**EXERCISE OBJECTIVE**
Read the records below and copy each line that contains "Allrad".

(Dataset items)
* * * * *
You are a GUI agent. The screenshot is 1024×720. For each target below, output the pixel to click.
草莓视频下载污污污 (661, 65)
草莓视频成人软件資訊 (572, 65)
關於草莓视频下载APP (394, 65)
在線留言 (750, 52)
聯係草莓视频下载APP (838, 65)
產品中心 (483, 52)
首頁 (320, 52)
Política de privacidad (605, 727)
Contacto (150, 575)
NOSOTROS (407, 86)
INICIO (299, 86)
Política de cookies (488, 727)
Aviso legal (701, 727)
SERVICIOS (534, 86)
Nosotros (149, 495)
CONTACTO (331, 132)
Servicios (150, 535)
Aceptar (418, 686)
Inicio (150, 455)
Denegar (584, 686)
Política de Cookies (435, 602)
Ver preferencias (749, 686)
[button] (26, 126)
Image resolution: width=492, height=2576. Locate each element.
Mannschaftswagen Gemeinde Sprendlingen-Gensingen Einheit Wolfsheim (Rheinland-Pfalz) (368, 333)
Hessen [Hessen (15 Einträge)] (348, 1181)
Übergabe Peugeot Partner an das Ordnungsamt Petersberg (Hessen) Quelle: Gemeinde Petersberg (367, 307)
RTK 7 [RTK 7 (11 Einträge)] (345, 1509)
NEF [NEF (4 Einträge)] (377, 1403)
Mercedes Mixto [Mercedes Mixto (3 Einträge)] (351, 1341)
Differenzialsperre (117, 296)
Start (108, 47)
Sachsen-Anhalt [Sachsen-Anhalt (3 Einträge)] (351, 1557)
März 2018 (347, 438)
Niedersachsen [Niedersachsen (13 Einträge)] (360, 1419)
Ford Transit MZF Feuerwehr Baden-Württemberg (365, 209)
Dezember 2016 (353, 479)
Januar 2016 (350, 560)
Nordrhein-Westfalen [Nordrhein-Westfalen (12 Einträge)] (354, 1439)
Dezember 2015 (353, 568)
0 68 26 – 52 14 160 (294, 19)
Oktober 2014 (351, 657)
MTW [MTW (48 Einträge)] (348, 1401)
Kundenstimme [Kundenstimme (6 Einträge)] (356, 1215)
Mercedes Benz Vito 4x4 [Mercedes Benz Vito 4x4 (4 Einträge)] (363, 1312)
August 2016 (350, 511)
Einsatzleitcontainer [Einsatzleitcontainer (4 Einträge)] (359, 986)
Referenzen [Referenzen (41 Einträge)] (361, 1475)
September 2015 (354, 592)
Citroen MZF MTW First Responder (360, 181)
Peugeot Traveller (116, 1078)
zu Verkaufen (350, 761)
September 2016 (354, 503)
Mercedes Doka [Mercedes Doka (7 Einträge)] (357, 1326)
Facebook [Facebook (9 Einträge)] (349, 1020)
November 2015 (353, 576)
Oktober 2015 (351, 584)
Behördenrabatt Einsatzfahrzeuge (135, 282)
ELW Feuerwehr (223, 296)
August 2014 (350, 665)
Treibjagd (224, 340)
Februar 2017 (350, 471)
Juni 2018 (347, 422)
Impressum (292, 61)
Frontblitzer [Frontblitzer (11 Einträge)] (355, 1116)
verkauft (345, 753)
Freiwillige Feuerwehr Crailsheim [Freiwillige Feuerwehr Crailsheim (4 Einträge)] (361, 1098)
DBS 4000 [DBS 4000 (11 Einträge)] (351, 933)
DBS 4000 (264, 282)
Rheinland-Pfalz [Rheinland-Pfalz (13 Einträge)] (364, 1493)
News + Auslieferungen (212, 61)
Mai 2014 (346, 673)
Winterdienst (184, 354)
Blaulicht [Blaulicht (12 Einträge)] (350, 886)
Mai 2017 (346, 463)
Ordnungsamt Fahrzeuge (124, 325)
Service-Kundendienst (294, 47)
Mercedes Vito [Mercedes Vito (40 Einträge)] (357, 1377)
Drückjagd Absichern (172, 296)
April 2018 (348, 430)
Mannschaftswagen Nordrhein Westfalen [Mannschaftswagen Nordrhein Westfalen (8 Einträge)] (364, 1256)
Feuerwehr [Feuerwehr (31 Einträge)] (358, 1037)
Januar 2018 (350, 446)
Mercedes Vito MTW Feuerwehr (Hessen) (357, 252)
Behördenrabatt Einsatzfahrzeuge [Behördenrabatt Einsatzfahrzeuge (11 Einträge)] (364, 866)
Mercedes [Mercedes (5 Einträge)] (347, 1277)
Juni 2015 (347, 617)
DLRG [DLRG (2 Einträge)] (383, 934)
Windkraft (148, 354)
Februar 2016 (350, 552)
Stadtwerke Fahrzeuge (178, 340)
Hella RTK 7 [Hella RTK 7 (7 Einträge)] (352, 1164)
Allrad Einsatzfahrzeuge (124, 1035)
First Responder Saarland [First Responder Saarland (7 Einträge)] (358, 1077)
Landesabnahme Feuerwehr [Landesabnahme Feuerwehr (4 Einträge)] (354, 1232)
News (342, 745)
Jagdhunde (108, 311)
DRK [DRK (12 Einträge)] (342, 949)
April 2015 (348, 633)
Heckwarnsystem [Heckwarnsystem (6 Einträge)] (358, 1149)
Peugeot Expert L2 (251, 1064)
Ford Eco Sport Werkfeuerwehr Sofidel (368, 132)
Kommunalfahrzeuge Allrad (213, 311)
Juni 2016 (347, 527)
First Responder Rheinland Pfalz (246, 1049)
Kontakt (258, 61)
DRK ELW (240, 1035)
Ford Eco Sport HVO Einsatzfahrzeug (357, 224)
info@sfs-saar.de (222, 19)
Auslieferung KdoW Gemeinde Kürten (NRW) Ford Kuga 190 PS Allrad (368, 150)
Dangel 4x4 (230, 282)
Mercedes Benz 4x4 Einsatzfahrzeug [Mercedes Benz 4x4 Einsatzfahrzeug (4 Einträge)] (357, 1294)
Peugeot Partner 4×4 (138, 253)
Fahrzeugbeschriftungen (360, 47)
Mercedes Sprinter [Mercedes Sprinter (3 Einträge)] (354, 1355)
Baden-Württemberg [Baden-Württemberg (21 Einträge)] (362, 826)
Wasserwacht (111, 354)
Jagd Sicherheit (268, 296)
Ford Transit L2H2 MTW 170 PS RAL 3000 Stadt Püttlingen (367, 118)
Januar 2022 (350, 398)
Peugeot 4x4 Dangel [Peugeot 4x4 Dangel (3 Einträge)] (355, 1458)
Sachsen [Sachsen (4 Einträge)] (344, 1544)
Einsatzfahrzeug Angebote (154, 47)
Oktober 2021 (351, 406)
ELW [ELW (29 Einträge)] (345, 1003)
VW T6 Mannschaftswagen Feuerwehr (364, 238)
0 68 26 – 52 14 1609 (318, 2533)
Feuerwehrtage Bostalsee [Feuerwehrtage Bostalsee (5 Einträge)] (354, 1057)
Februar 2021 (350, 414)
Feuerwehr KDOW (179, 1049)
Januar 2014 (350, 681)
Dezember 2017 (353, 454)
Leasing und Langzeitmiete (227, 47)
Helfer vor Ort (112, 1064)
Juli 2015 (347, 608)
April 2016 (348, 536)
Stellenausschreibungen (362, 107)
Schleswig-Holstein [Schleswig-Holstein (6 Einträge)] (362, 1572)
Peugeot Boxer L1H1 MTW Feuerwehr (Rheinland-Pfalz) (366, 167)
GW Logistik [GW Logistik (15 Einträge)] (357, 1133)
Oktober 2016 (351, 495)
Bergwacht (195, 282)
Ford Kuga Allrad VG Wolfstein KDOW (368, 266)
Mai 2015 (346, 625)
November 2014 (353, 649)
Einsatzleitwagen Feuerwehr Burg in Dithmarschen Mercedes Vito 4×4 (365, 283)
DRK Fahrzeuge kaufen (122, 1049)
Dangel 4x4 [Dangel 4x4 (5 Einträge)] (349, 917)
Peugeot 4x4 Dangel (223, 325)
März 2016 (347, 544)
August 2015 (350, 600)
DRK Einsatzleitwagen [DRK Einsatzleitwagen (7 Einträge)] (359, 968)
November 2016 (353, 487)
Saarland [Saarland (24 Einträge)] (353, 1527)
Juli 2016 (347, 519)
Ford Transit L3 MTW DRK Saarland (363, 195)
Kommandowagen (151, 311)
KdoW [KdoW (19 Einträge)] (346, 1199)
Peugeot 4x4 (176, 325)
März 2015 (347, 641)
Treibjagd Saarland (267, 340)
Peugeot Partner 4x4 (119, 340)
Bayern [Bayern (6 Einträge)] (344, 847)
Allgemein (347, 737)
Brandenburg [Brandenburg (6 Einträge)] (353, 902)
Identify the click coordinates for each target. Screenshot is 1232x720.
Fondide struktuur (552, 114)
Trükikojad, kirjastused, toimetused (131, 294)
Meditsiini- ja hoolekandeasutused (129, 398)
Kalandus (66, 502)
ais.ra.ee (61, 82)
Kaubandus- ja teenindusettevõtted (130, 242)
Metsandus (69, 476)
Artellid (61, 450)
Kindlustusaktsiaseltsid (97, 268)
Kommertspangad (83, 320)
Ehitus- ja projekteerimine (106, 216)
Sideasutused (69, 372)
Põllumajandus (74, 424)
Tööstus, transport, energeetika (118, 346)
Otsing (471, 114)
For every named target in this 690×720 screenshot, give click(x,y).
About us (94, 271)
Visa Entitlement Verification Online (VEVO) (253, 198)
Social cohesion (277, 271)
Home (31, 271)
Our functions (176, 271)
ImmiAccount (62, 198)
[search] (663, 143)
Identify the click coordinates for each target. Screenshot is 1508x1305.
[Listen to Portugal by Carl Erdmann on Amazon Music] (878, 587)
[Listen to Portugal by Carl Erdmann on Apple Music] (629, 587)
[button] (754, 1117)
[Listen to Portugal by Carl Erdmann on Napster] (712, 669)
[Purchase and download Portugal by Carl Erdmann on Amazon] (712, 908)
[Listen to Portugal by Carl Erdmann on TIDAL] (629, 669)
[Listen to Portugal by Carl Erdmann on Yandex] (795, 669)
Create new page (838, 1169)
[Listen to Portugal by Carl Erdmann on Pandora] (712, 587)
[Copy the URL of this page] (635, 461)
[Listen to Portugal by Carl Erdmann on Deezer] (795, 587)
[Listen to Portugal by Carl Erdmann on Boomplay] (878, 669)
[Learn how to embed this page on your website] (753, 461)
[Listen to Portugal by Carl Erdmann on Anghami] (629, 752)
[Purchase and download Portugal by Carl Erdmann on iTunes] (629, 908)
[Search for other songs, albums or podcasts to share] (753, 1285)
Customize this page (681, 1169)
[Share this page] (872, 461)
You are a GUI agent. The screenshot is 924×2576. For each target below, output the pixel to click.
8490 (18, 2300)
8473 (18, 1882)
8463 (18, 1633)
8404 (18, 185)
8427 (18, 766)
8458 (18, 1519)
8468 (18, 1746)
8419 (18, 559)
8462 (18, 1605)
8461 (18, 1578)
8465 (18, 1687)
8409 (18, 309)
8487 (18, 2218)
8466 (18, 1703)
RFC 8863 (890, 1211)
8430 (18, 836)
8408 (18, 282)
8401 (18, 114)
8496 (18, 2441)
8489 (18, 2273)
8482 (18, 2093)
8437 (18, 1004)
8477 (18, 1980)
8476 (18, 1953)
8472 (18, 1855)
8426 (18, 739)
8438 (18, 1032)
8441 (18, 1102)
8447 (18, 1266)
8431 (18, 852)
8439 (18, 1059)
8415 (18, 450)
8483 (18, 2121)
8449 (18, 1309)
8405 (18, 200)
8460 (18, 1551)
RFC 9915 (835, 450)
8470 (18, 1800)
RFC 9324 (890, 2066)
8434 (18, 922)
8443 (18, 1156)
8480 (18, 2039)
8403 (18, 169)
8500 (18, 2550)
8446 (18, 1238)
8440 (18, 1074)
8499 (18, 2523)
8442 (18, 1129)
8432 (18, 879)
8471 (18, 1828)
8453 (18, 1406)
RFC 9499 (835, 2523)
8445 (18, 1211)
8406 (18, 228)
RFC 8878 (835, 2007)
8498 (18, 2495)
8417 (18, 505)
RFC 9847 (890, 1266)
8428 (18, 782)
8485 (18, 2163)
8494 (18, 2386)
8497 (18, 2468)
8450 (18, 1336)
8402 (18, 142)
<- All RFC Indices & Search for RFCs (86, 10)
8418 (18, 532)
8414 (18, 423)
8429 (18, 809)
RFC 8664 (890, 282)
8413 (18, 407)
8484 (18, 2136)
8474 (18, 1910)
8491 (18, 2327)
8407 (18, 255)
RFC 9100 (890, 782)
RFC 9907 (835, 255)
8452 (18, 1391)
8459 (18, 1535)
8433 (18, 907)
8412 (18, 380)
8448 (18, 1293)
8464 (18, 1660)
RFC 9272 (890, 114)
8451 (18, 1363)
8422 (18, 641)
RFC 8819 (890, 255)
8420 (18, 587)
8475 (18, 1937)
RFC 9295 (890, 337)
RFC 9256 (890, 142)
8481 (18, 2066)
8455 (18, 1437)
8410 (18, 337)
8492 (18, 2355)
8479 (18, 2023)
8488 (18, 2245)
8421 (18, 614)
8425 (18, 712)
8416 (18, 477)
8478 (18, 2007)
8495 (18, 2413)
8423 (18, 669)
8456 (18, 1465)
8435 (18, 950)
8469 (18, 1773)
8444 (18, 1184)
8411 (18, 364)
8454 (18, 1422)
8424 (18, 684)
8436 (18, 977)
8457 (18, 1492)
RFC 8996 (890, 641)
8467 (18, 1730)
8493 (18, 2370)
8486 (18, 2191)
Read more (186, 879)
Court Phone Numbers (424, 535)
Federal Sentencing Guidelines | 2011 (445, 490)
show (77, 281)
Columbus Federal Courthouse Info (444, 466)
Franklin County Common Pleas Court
* * * * *
**ANSWER TO THE EXERCISE**
Allrad Einsatzfahrzeuge (124, 1035)
Kommunalfahrzeuge Allrad (213, 311)
Auslieferung KdoW Gemeinde Kürten (NRW) Ford Kuga 190 PS Allrad (368, 150)
Ford Kuga Allrad VG Wolfstein KDOW (368, 266)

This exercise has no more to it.